Looks Like We Have a Deal

After a few weeks of government shutdown and a nerve-wracking lead-up to hitting the debt ceiling, the Senate leadership announced today it had come to an agreement to resolve the current crisis. Under this deal the government would be funded through January 15 at the FY 2013 level of $986 billion and the debt ceiling would be suspended through February 7 (though extraordinary measures would extend the default date past then). The leaders have also agreed to set up a budget conference committee that would be instructed to report recommendations by December 13. The agreement still needs to be passed by both the Senate and House, although Speaker Boehner has indicated he will bring it to the floor and urge Republicans to vote for it.
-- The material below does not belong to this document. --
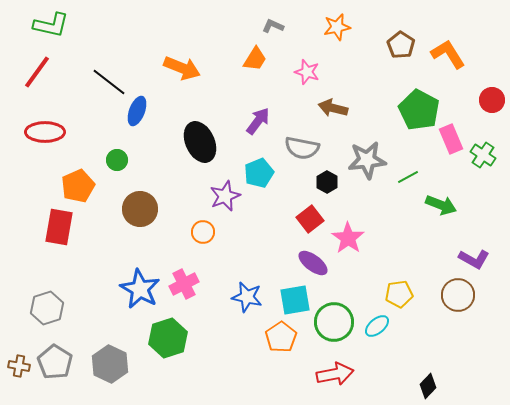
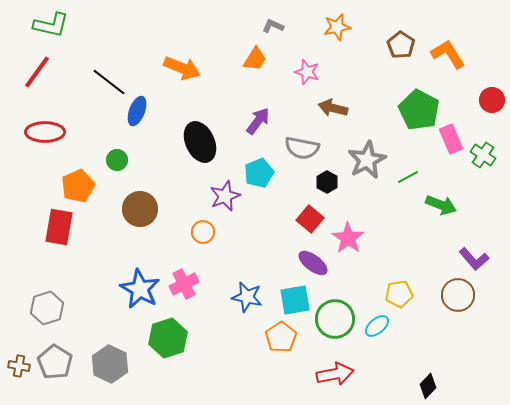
gray star at (367, 160): rotated 21 degrees counterclockwise
red square at (310, 219): rotated 12 degrees counterclockwise
purple L-shape at (474, 259): rotated 20 degrees clockwise
green circle at (334, 322): moved 1 px right, 3 px up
While there had been speculation about what other policies would be thrown in to the deal, particularly those related to the Affordable Act, reports suggests only one made it into the final deal. The agreement would require income verification for the Affordable Care Act subsidies in state-run exchanges starting in 2014, after the Administration delayed this verification until 2015 this summer. 

In response to the announced agreement, Maya MacGuineas, President of the Committee for a Responsible Federal Budget and head of the Campaign to Fix the Debt issued the following statement:

The Campaign to Fix the Debt is relieved that leaders in the Senate have agreed to a plan to re-open the government and avoid a dangerous default. We encourage Congress to pass and the President to sign this plan, and immediately turn their attention to the critical issue of how to put the nation on a sustainable fiscal path.

It is incredibly disheartening that we are once again relying on last-minute deals that merely delay the real issues instead of addressing them. Playing with default was an incredibly dangerous game, but continuing to delay confronting our debt is letting a fire burn that could get out of control at any moment. We have to be able to expect more from our leaders – we cannot continue to lurch from one crisis to the next. If we do not change course, we will be dealing with these same issues all over again in only a few months’ time.

This agreement provides for a process, through the appointment of budget conferees, to deal with the fact that the country is operating without a budget. Congress and the President must use this opportunity to put in place the long - overdue changes of making our entitlement programs more sustainable, reforming our tax code, replacing sequestration with smarter reforms, and putting the debt on a sustainable downward path.

Both houses should act quickly to stop the madness, start bipartisan discussions, and solve our debt problems once and for all.